• **Exercise details**
The answer must consist solely of the lines from the one with "random bug (800, 67)" through the last line of the data, copied exactly, with no pictures.

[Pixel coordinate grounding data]
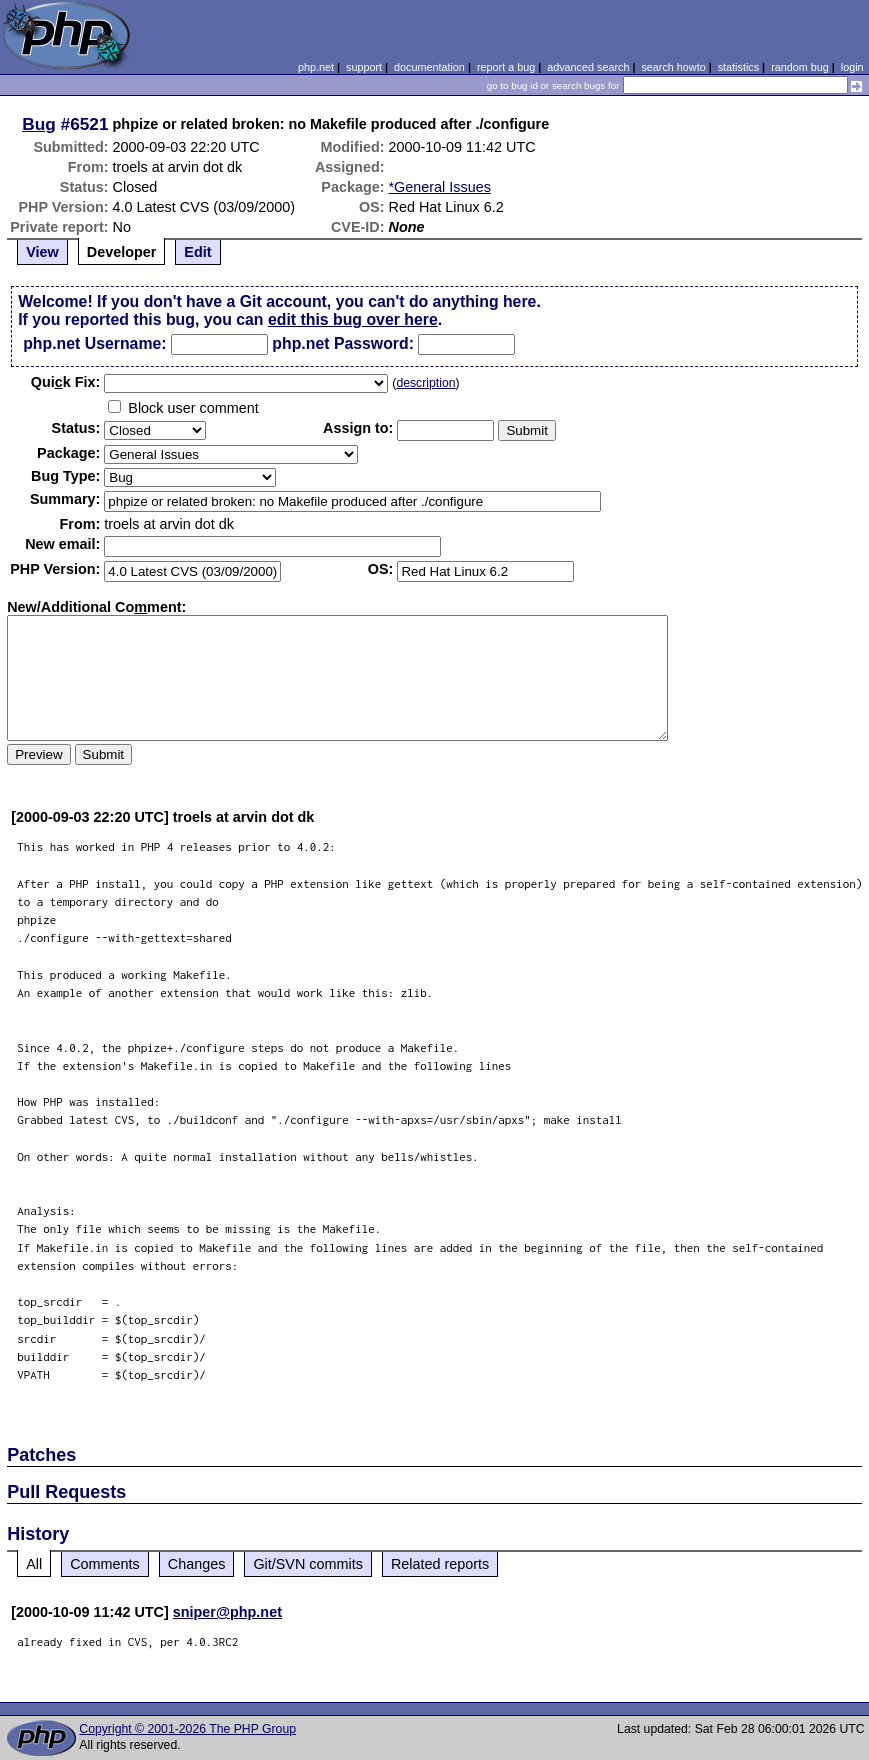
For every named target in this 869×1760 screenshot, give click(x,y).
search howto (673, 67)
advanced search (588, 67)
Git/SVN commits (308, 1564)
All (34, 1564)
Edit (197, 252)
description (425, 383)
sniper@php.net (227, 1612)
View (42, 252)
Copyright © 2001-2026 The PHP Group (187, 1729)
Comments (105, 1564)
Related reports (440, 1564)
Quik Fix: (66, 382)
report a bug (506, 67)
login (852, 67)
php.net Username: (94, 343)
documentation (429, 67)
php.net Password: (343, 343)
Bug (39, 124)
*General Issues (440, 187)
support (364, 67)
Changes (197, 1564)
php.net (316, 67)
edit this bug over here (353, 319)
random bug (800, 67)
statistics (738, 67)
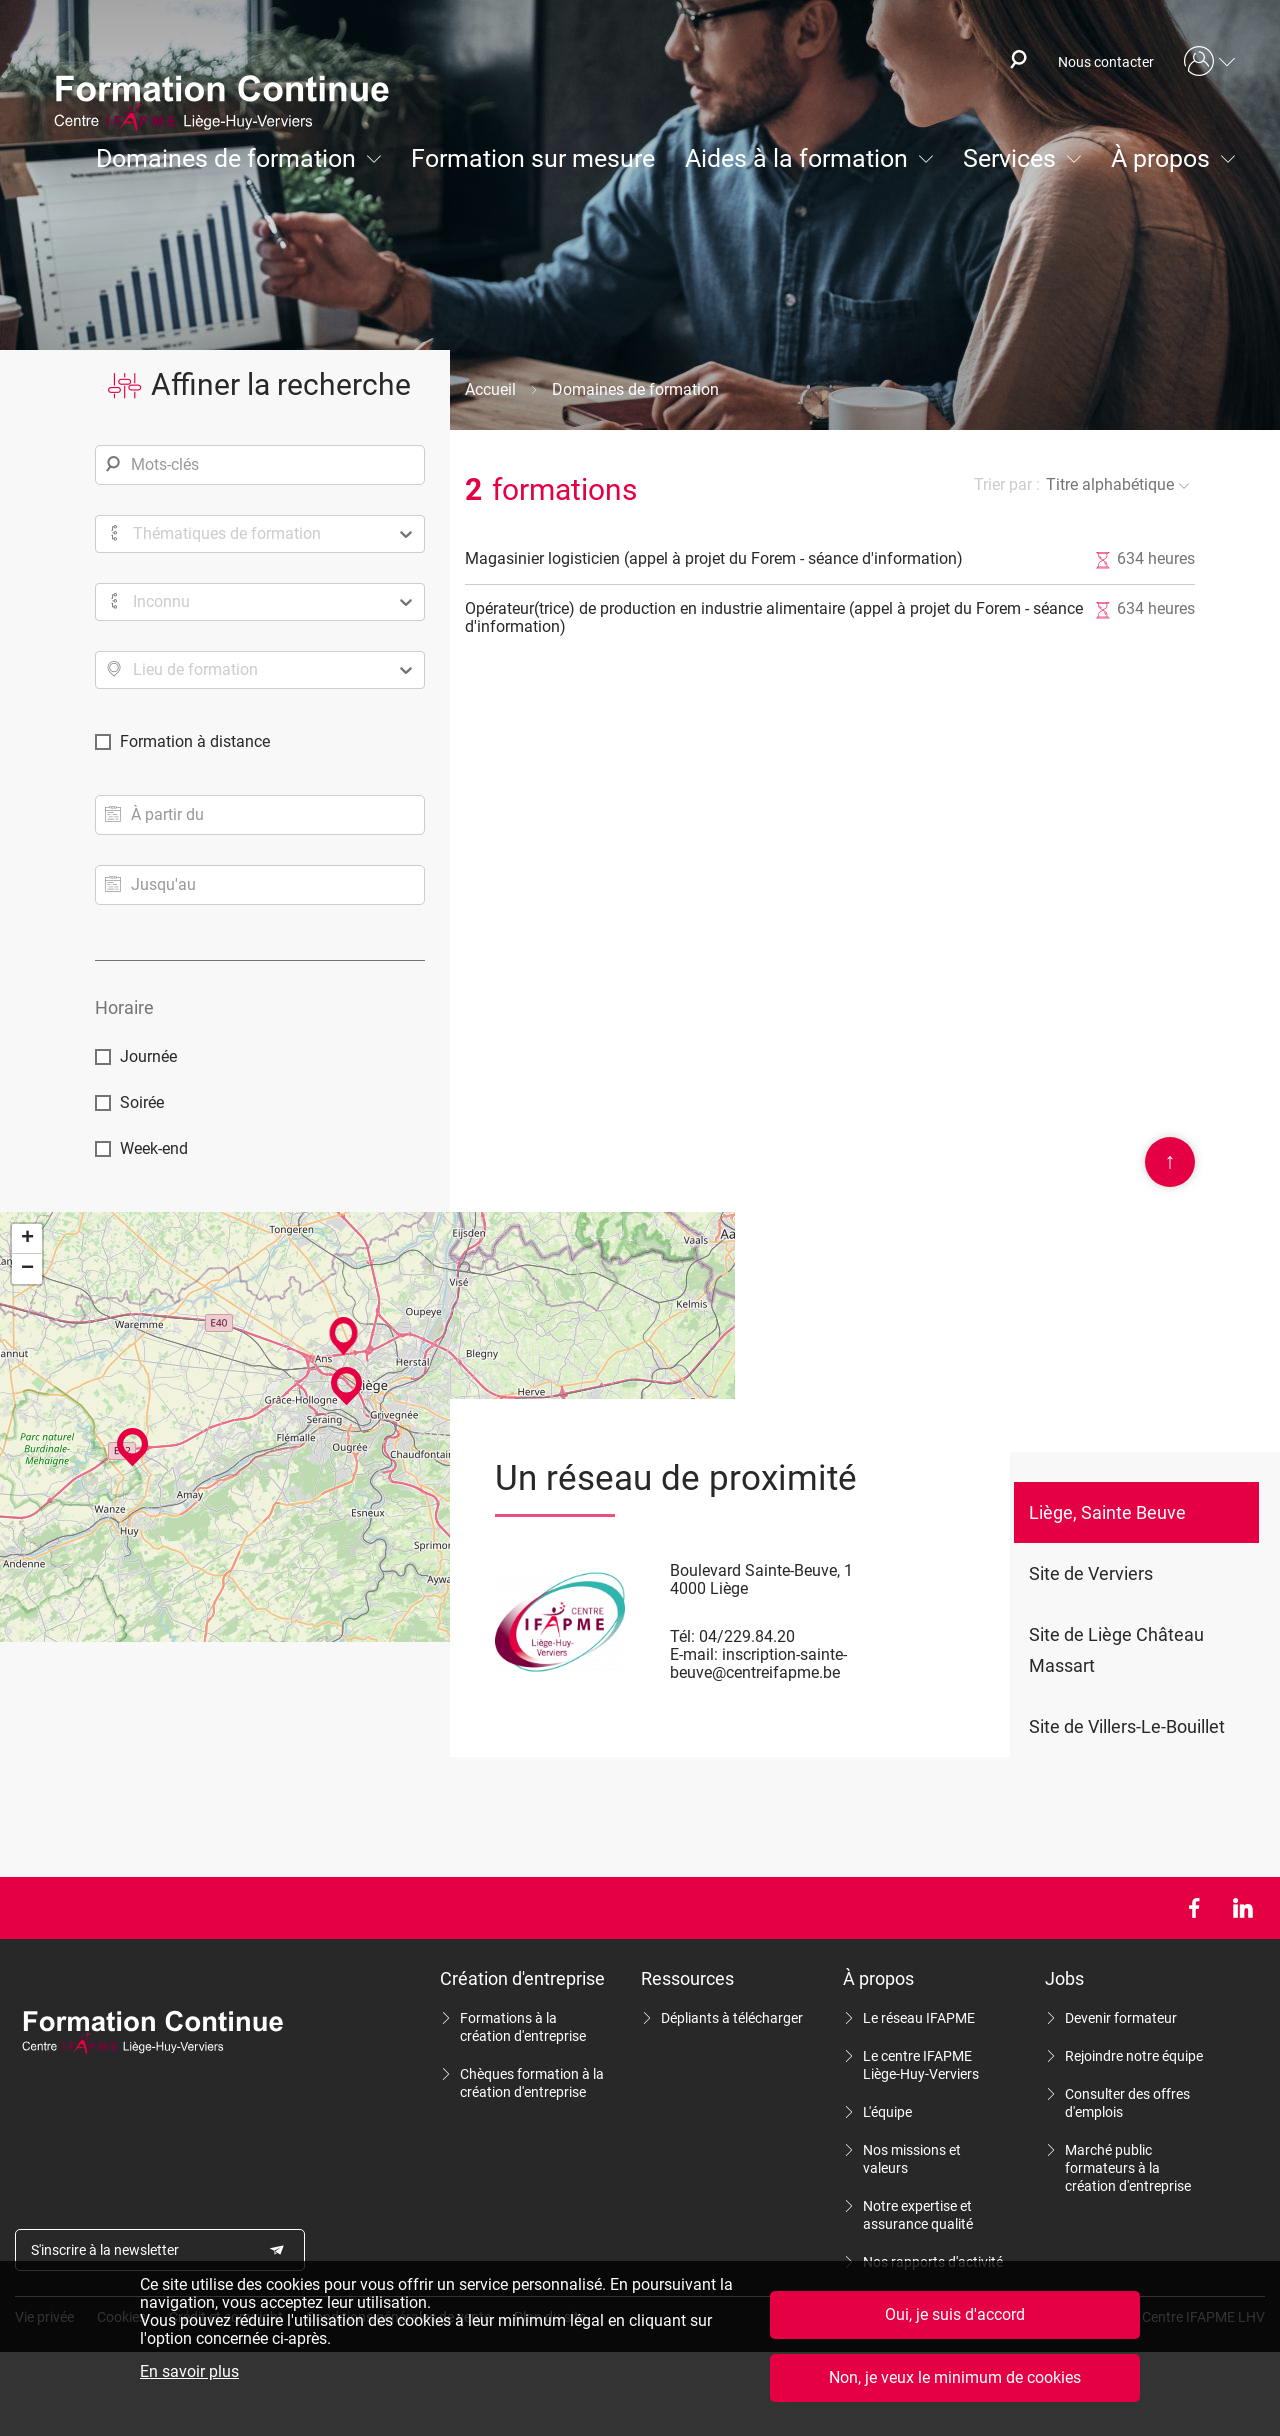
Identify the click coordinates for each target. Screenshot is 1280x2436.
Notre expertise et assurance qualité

• **Result for this exercise**
random bug (800, 67)
statistics (738, 67)
Identify the click coordinates for each target. Screenshot is 1280x2436.
Notre expertise et assurance qualité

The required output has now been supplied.